The board has directed county staff to come back with a detailed plan on how to spend or save the rest of the rescue funds, which Tuolumne County staff call ARPA funding.
Eric Erhardt, assistant county administrator, said Friday afternoon the board has directed county staff to include several items in a budget that will be adopted Sept. 21. Erhardt emphasized the items could change, and that the board did not decide “to spend or not spend money, but to build those items into the adopted budget.”
Here’s an itemized list of how county staff interpreted the board’s input from a three-hour meeting Friday morning:
• Pre-fund fire and code enforcement staff and equipment $350,000
• Economic stimulus: Relief Across Downtown Card program $500,000
• Funding for code enforcement abatement $250,000
• Fire apparatus funding $800,000
• Space needs study scope of work expansion $175,000
• GIS software $35,000
• Surveyor printer-scanner $25,000
• Animal Control facilities upgrades $60,000
• Increase cybersecurity $350,000
• Mailers to local businesses $10,000
The updated total the board discussed on Friday — $2.555 million — was a reduction from the $3.295 million they agreed to without voting to allocate on Aug. 3.

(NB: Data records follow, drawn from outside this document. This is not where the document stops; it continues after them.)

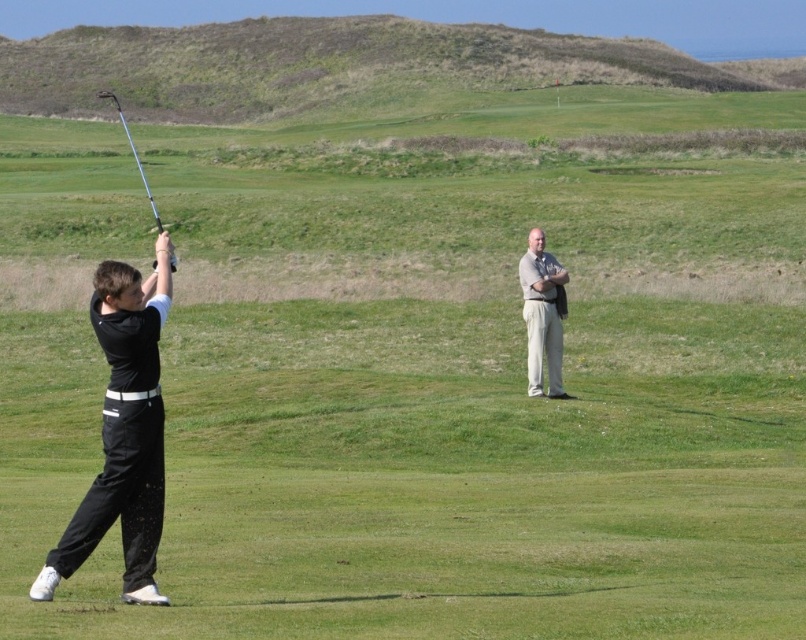 Question: Is black matte pants at left to the right of metallic silver golf club at left from the viewer's perspective?

Choices:
 (A) yes
 (B) no

Answer: (A)

Question: Which object is farther from the camera taking this photo?

Choices:
 (A) light beige pants at center
 (B) black matte pants at left
 (C) metallic silver golf club at left

Answer: (A)

Question: Is light beige pants at center positioned at the back of metallic silver golf club at left?

Choices:
 (A) yes
 (B) no

Answer: (A)

Question: Which point is farther to the camera?

Choices:
 (A) light beige pants at center
 (B) metallic silver golf club at left
 (C) black matte pants at left

Answer: (A)

Question: Is black matte pants at left smaller than metallic silver golf club at left?

Choices:
 (A) yes
 (B) no

Answer: (A)

Question: Which point is closer to the camera taking this photo?

Choices:
 (A) (98, 92)
 (B) (140, 483)

Answer: (B)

Debi Bautista, the county clerk-auditor-controller, urged the board to avoid entering into contracts until her staff has a final draft of stipulations on the rescue funds from the federal Department of Treasury.
“We don’t have to allocate all $5.3 million on Sept. 21,” Bautista said. “We need to figure out what all the rules are. They haven’t finalized anything. I think we need to be careful.”
Several people spoke to the board during public comment near the end of a three-hour meeting Friday morning.
Steve Campbell, a businessman and resident, urged the board to “prioritize all public funds to public safety,” specifically county law enforcement and county fire.
Kenny Ayers, a resident of Jamestown, said he doesn’t feel as safe in Tuolumne County as he did when he moved here seven years ago.
“Firewise, Highway 108 is a death trap,” Ayers told the board at the public meeting.
Carol Doud, of Sonora, said she harbors skepticism about recent pleas to fund law enforcement, because it seemed to her “the crime hoopla has come up in the last couple weeks.”
Doud urged the board to consider the root causes of crime, “substance abuse, domestice violence, child abuse,” and to consider funding programs that focus on those problems.
County Administrator Tracie Riggs told the board that the county needs to spend $350,000 on cybersecurity for postdisaster recovery of records and backups in the event of a cyberattack involving ransomware. The $350,000 to bolster county cybersecurity is separate from a county document management solution discussed recently by county staff and the board.
Kathleen Haff, the District 4 supervisor, said she rethought how much she wants to spend “because with the COVID cases spiking, and the variants, we don’t know what’s going to happen. Right now, I think we need to spend only on urgent needs.”
Haff said she was willing to allocate $35,000 for geographic information system software, $25,000 for a printer-scanner, and $10,000 for an animal control decontamination shower, and an unspecified amount on code enforcement.
“Everything else can wait until Oct. 1,” Haff said.
Anaiah Kirk, the District 3 supervisor, said he hopes the board will spend some of the rescue funds on county fire equipment, the GIS software, cybersecurity, the animal control shower and a washer-dryer.
David Goldemberg, the District 1 supervisor, said he favors spending rescue funds on county code enforcement and county fire equipment.
Last week, county staff summarized the ARPA funding. The county has had $5.3 million for fiscal year 2020-21 since May, and it’s earned $6,700 in interest on that so far. County staff anticipate their government will get an additional $5.3 million in late 2021-22.
The Board of Supervisors does not have to immediately allocate all the ARPA funds. They do have to decide how to spend those funds and obligate to spending all the funds by Dec. 31, 2024, and all the funds must be spent by 2026, Riggs said.
Based on guidance from the federal Department of Treasury, Tuolumne County staff have determined the county’s entire allocation of $10,581,713 can be considered lost revenue. The money can’t be used to pay down pension liability funds, or to pay off internal debt or external debt, or to build up contingency funds, reserves, or rainy day funds.
County staff are now expected to put together a draft plan on how to move forward with the county’s $5.3 million in ARPA funding. The draft plan is expected to be approved and incorporated into the county’s adopted budget.